During the sentencing trial of the confessed Parkland shooter, jurors and families have had to hear the blasts of rifle shots echo in the hallways of Marjory Stoneman Douglas High School. They listened to the recording of a boy moaning and pleading for help. Jurors intently watched video clips of Nikolas Cruz opening fire against a group of students who cowered in an alcove. They saw footage of athletic director Christopher Hixon crawl to safety after being wounded only to have Cruz catch up to him, raise his weapon and shoot him.
As the sound of heavy gunfire echoed in the Broward County courtroom, a family member pleaded from the audience, “Shut it off!”
And Cruz? He lowered his head. He looked down as that horrific video played. He didn’t meet a witness’s gaze as she glared in his direction while describing her injuries, the Sun Sentinel reported.
Was it shame, remorse, a tactic to gain sympathy from jurors who will decide whether he should be executed?

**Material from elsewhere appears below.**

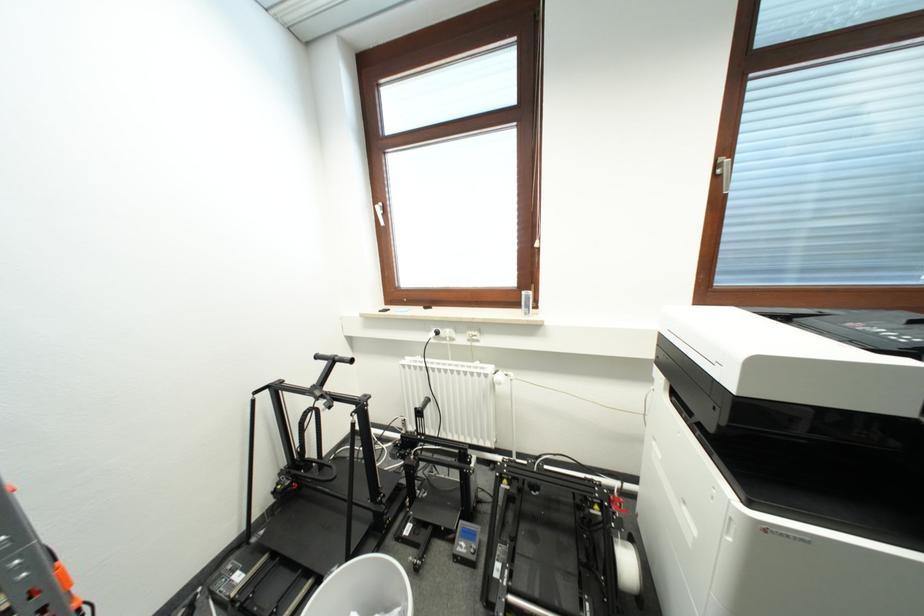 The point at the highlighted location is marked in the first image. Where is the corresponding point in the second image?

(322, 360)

Who knows what’s in the mind of the young man who pleaded guilty last year to killing 17 people, or how the perpetrators of such unthinkable, yet all-too-common, violence should react in court. Very few accused mass murderers stand trial as many are killed or commit suicide before they face justice.
The Cruz we saw in the courtroom this week is much different from the teenager in the video he recorded of himself three days before the massacre. Back then, he said he wanted to kill at least 20.
“You’re all going to die. Pew pew pew. Ah yeah. Can’t wait,” he said in the video.
If it feels unfair that Cruz doesn’t watch his actions while others will forever be scarred by what they saw and heard in that courtroom, it’s because it is. It makes the retelling of those tragic moments even more painful and infuriating.